Installation from source:

npm install
npm run dist

Use as a library:

var FamParser = require('fam-parser');

var parser = new FamParser(fs.readFileSync(
  'example.fam').toString('binary')
);

parser.getMembers().forEach(function(member) {
  console.log(member.SURNAME);
});

Command line invocation:

./node_modules/.bin/fam-parser example.fam

(Or, if you installed globally using npm install -g, the fam-parser binary should be in your $PATH.)

You can also invoke it directly from the repository root directory without installation:

node javascript/cli.js example.fam

Development of the FAM parser

We use the Python implementation for most of the development as it includes more debugging functionality.

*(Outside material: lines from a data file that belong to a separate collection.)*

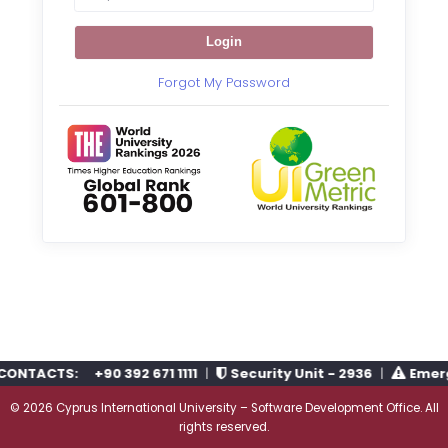
Login
Forgot My Password
CONTACTS:
+90 392 671 1111
|
Security Unit - 2936
|
Emerge
© 2026
Cyprus International University
–
Software Development Office
. All
rights reserved.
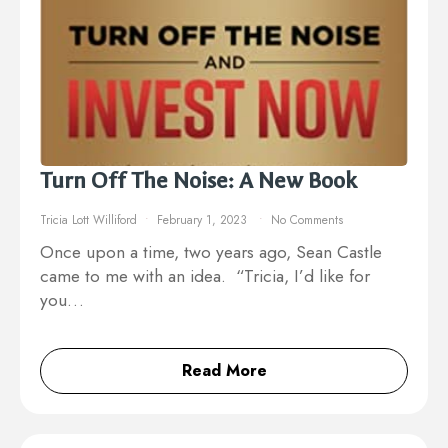
Turn Off The Noise: A New Book
Tricia Lott Williford
February 1, 2023
No Comments
Once upon a time, two years ago, Sean Castle
came to me with an idea. “Tricia, I’d like for
you…
Read More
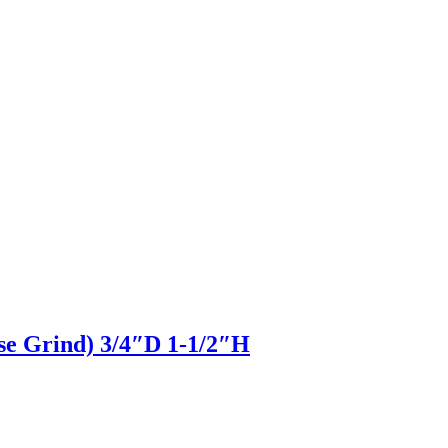
pse Grind) 3/4″D 1-1/2″H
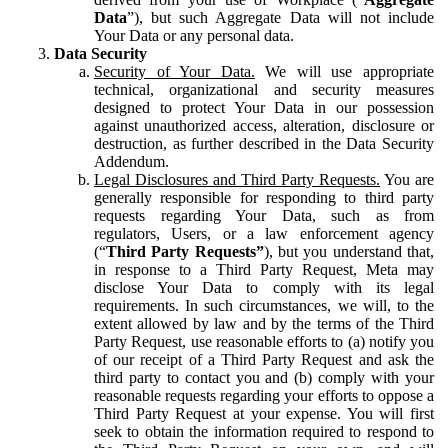
Data
”), but such Aggregate Data will not include
Your Data or any personal data.
Data Security
Security of Your Data.
We will use appropriate
technical, organizational and security measures
designed to protect Your Data in our possession
against unauthorized access, alteration, disclosure or
destruction, as further described in the Data Security
Addendum.
Legal Disclosures and Third Party Requests.
You are
generally responsible for responding to third party
requests regarding Your Data, such as from
regulators, Users, or a law enforcement agency
(“
Third Party Requests”
), but you understand that,
in response to a Third Party Request, Meta may
disclose Your Data to comply with its legal
requirements. In such circumstances, we will, to the
extent allowed by law and by the terms of the Third
Party Request, use reasonable efforts to (a) notify you
of our receipt of a Third Party Request and ask the
third party to contact you and (b) comply with your
reasonable requests regarding your efforts to oppose a
Third Party Request at your expense. You will first
seek to obtain the information required to respond to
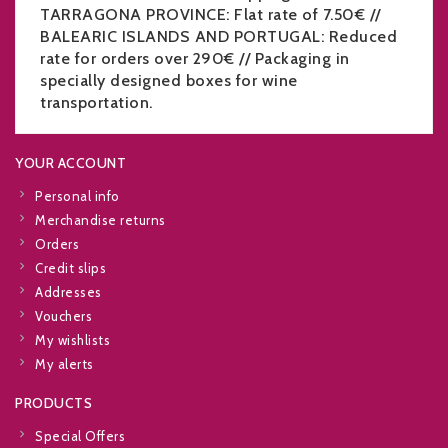
TARRAGONA PROVINCE: Flat rate of 7.50€ //
BALEARIC ISLANDS AND PORTUGAL: Reduced
rate for orders over 290€ // Packaging in
specially designed boxes for wine
transportation.
YOUR ACCOUNT
Personal info
Merchandise returns
Orders
Credit slips
Addresses
Vouchers
My wishlists
My alerts
PRODUCTS
Special Offers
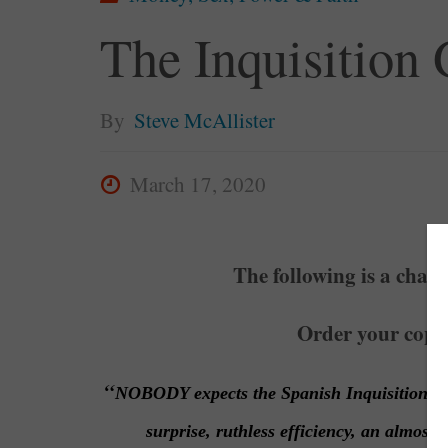
The Inquisition
By
Steve McAllister
March 17, 2020
The following is a chap
Order your copy
“
NOBODY expects the Spanish Inquisition
surprise, ruthless efficiency, an almost 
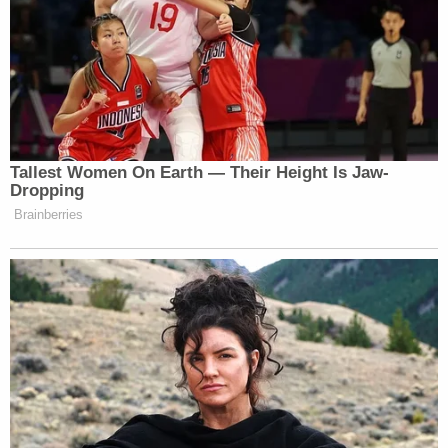
Trump then tweeted “He only won in the eyes of the
FAKE NEWS MEDIA. I concede NOTHING!”,
before going on to again push the claim the election
was “rigged.”
Tallest Women On Earth — Their Height Is Jaw-
Dropping
He only won in the eyes of the FAKE
Brainberries
NEWS MEDIA. I concede
NOTHING! We have a long way to
go. This was a RIGGED ELECTION!
— Donald J. Trump
(@realDonaldTrump)
November 15,
2020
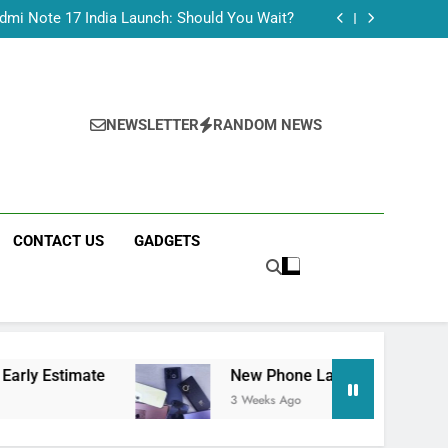
Tecno Camon 50 Ultra India Price and Specs
dmi Note 17 India Launch: Should You Wait?
realme C100x Price in India: Early Estimate
 This Week (July 2026): What Just Dropped
Tecno Camon 50 Ultra India Price and Specs
dmi Note 17 India Launch: Should You Wait?
realme C100x Price in India: Early Estimate
NEWSLETTER
RANDOM NEWS
 This Week (July 2026): What Just Dropped
CONTACT US
GADGETS
ate
New Phone Launches This Week (July 202
3 Weeks Ago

Any changes are later lifted to the Javascript implementation.

Preparations

First, make sure that wine is installed and that your CPU allows execution of 16-bit instructions:

echo 1 > /proc/sys/abi/ldt16

Reverse engineering

Run Cyrillic:

wine cyrillic.exe

And start editing a pedigree. Use xxd and watch to find differences:

while true; do watch --differences=permanent xxd pedigree.fam; done

Press Ctrl+c to clear the highlights.

Debugging

If something is wrong, then probably a skipped field is now assumed to be of fixed size, while it should be of variable size. To find the offending field, add the following line to the function _set_field:

print name

The offending field is probably one of the unnamed fields above the one you found, hopefully the nearest one.

Now you can give the unnamed field a name so you can inspect its content.

while true; do
  watch --differences=permanent \
    "fam_parser -d pedigree.fam - | tail -n +100"
done

Vary the values for head and tail to focus on the part of the output you want to inspect.